VIII. Taking-back of goods

The taking-back of standard goods out of goodwill only takes place in specially justified exceptional cases after the prior written approval of STENFLEX®. In each case the Customer must bear the forwarding costs carriage paid to the factory in Norderstedt. Carriage forward consignments will not be accepted. A credit note will be sent after inspection and approval of the goods minus administrative costs.
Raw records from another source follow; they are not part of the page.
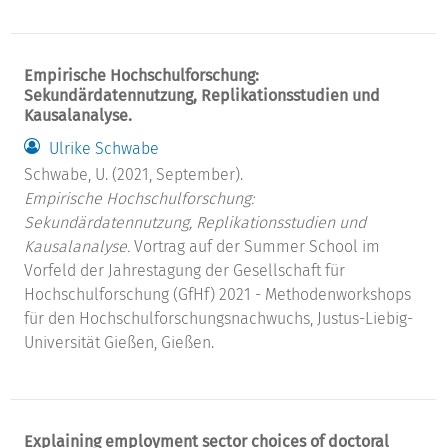
Empirische Hochschulforschung:
Sekundärdatennutzung, Replikationsstudien und
Kausalanalyse.
Ulrike Schwabe
Schwabe, U. (2021, September).
Empirische Hochschulforschung:
Sekundärdatennutzung, Replikationsstudien und
Kausalanalyse.
Vortrag auf der Summer School im
Vorfeld der Jahrestagung der Gesellschaft für
Hochschulforschung (GfHf) 2021 - Methodenworkshops
für den Hochschulforschungsnachwuchs, Justus-Liebig-
Universität Gießen, Gießen.
Explaining employment sector choices of doctoral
IX. Applicable law/jurisdiction

The relations between STENFLEX® and the Customer are governed by the laws of the Federal Republic of Germany. Neither the UN-Sales Convention (CISG) nor any other existing or future bilateral or international treaties, even if adopted into the German law, shall apply.The place of jurisdiction for all disputes arising from or in connection with the contract shall be at the discretion of STENFLEX® either Hamburg or the Customer’s place of business; for lawsuits filed by the customer the place of jurisdiction will be exclusively Hamburg. Any statutory provisions regarding exclusive jurisdiction remain unaffected.

X. Final provisions

  1. Any amendments or supplements to this contract, including this written form requirement, are only valid if agreed in writing. The same applies to collateral and supplementary agreements. The preservation of the written form by means of telecommunicative transmission, in particular, by email, is excluded.
  2. Transactions with legal entities under public law and special funds under public law will be treated the same as transactions with business customers.
  3. Should any provision of this contract be or become invalid in whole or in part, the validity of all the remaining provisions of this contract shall not be affected by the invalidity of this provision. The invalid provision must be replaced by a legally valid provision which comes as close to the purpose pursued by the invalid provision from an economic point of view as is only admissible by law. The same shall apply to any omissions in the contract.